The good news is that the technical foundations for a better future already exist through open
protocols that work like the web itself – interconnected and controlled by no single entity.

  • The Fediverse, powered by ActivityPub, enables platforms like Mastodon to create
    interconnected communities free from corporate control.
  • Nostr provides a foundation for decentralized, encrypted communication that no one can
    shut down.
  • BlueSky is pioneering user choice in algorithms.
  • Signal demonstrates that private, secure communication is possible at scale.

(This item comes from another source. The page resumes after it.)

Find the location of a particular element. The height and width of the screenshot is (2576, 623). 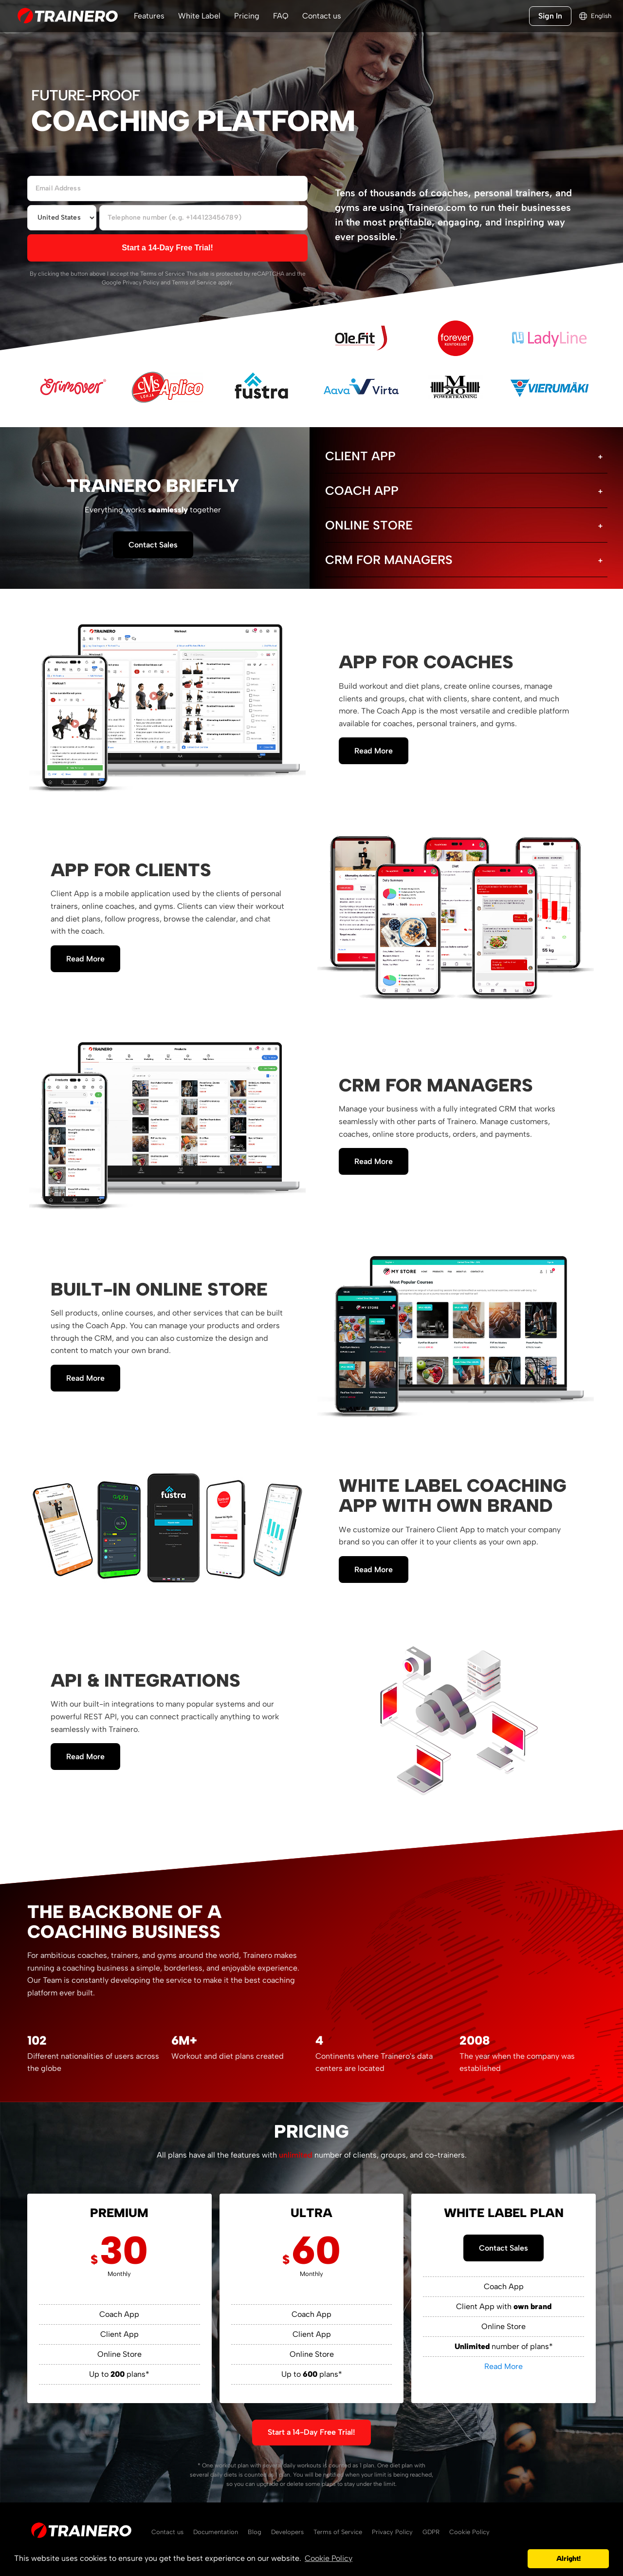

Read More is located at coordinates (373, 750).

Unlike the walled gardens of Meta, TikTok, and Twitter (now X), these open protocols allow
communities to connect across platforms while maintaining control of their spaces. When you
use email or browse the web, you don’t worry about which email provider or browser your
friends use – it just works. Our social spaces should function the same way.

What’s missing is the bridge between these technical capabilities and the tools communities
actually need to thrive. We need to move from closed, corporate platforms to open protocols
that communities can shape and control. This isn’t just a technical challenge – it needs to
become a social movement. We need to build systems that are co-designed with communities,
that respect their autonomy, and that enable their authentic purposes.

Evan Henshaw-Plath, known as “rabble,” is an activist and technologist passionate about building commons-based social media apps that prioritize equity and sustainability.